Foster youth benefit from youth-led advocacy and leadership programs, according to initial findings from a study released in November, 2013.
“A Multi-state Evaluation of Positive Youth Development” found that youth-led advocacy had a significant impact on foster youths’ sense of identity and community. The findings represent the first wave of results from a survey of 285 current and former foster youth in six states.
The research is part of a larger project surveying 500 foster youth conducted by Toni Naccarato, assistant professor at the State University of New York-Albany (SUNY) School of Social Welfare.
“I was very interested in the fact that youth were actually informing and doing the trainings,” said Naccarato, speaking about the study during a phone interview. “I wanted to highlight what’s happening in this model in a quantitative way.”
One such intervention model is youth-led advocacy, empowering foster youth to advocate for their own rights by teaching them how to interact with legislators and how to tell their personal stories in a compelling way that incites change.
The model of youth-led advocacy, as studied by Naccarato, began with organizations like the California Youth Connection 25 years ago and today exists on a national level through Foster Youth in Action (FYA), a foster youth advocacy training organization. Iterations of the model are popping up around the nation.

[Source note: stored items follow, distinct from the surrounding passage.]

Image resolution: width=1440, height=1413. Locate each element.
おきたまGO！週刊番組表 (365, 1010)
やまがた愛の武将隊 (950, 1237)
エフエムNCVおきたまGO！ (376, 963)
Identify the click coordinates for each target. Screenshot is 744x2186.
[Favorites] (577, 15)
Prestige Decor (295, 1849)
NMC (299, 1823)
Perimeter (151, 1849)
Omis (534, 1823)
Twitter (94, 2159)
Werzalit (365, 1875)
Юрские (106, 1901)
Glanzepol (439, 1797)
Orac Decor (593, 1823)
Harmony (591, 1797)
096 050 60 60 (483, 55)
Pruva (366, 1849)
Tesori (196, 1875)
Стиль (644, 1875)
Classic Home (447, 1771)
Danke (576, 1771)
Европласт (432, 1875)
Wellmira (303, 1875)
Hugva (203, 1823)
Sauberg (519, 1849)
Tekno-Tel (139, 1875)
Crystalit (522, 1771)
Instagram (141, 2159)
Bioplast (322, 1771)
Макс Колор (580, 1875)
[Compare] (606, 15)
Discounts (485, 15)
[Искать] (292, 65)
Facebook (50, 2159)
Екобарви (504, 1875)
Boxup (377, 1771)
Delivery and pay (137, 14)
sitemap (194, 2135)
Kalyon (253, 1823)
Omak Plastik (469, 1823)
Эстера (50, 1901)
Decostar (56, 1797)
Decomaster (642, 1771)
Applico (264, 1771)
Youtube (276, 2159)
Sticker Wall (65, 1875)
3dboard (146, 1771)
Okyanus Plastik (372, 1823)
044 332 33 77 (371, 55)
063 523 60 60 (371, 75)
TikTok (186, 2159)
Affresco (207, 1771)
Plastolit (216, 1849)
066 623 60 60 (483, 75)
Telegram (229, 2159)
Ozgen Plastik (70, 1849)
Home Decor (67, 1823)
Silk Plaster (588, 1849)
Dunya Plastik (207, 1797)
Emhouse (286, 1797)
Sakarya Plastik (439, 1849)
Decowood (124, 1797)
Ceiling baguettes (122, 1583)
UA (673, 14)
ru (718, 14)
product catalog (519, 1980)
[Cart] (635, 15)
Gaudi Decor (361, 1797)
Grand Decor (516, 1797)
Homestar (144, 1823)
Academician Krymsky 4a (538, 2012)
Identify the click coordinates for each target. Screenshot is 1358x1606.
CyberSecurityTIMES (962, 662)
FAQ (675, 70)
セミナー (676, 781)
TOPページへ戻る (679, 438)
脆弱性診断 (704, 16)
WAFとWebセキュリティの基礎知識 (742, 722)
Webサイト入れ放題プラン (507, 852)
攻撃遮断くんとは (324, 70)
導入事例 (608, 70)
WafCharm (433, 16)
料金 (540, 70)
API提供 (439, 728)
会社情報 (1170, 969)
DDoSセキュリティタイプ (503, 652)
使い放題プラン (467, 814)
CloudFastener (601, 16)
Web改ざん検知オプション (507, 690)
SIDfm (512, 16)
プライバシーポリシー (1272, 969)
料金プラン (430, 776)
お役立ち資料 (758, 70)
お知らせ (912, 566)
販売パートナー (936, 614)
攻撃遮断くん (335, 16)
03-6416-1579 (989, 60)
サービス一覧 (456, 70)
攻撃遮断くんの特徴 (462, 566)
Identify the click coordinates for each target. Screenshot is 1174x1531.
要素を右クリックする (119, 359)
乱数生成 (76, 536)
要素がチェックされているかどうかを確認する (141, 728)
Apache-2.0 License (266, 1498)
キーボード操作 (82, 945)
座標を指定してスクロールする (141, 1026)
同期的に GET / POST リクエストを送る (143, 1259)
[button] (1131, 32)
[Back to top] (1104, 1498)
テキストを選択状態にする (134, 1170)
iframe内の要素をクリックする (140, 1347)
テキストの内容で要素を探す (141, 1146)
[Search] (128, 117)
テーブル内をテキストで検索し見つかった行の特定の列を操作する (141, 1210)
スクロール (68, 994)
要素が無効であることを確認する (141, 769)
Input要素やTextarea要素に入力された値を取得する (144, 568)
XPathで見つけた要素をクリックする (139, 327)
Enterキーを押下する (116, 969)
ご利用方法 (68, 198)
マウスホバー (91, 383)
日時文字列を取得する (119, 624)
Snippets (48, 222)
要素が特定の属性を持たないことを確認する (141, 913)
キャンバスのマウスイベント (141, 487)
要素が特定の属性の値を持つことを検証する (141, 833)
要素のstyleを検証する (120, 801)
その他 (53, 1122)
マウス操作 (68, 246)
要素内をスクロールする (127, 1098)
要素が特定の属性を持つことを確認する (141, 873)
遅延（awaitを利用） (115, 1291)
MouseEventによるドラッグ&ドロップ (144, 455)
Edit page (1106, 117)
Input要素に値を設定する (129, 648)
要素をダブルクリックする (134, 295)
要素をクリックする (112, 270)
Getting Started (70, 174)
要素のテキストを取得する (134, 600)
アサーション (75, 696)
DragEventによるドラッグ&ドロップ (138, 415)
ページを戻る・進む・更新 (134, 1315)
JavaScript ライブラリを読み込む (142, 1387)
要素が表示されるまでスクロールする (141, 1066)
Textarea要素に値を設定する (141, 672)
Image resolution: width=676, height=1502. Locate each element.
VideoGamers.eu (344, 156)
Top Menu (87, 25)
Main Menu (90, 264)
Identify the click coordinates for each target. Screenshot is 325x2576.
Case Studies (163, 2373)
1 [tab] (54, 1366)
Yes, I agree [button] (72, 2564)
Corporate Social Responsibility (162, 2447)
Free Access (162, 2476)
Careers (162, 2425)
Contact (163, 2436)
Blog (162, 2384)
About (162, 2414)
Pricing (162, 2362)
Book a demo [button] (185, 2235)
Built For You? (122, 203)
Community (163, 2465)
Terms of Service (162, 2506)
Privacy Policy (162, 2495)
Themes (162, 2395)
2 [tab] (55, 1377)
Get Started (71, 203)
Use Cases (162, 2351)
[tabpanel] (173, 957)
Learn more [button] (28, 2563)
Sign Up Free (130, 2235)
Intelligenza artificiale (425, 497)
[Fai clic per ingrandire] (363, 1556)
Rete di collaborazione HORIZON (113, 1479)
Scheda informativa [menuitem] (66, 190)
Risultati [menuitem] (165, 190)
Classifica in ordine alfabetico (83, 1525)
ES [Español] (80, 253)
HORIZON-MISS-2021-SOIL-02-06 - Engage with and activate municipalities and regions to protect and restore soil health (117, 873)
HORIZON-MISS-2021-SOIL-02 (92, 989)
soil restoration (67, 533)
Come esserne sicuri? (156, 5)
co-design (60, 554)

Naccarato’s study surveyed 285 youth between the ages of 14-26 years in its first wave. Participants were from California, Indiana, Massachusetts, Nebraska, Oregon, and Washington.
SUNY-Albany partnered with FYA to determine if there was a difference in youth before and after they participated in leadership and advocacy training. The six developmental domains studied included:
1) Identity Affiliation
2) Civic Activism
3) Supportive Relationships
4) Youth Involvement 5) Skill Building
6) Community Involvement
The Wave 1 study involved tests administered to the youths before and after the intervention, and a dependent sample t-test to gauge the difference in score. The level of statistical significance used to test each pair was .05, which is typical of social science research. This means the research team is 95% confident in the t-test scores.
The initial findings indicate that youth who participate in leadership and advocacy trainings are positively impacted in the six identified domains. The average difference between pre-test and post-test scores in all six domains was a little over 6.1 points.
“The information analyzed thus far strongly supports that youth are positively impacted through their participation in the intervention,” the Wave 1 conclusion states. “This approach offers lessons to be learned for future studies engaging current and former foster youth in practice, policy, and research activities.”
Naccarato is herself a former foster youth, and conceived of the study to inform on best practices in the field.
“My experience is that research separated from the field is nonsense,” she said. “It has to be tethered to the field, and we need to see the results on the human beings we’re studying.”
Naccarato and Carmen Duncan, research assistant and former homeless youth, presented the Wave 1 data at the 2013 National Pathways to Adulthood convening in Baltimore, and the final report will be presented at The Society for Social Work and Research Conference in January.
Naccarato and her team are already working on collecting and analyzing Wave 2 data, which will track outcomes for about 325 total youth. This project was funded by the Stuart Foundation, which also supports The Imprint.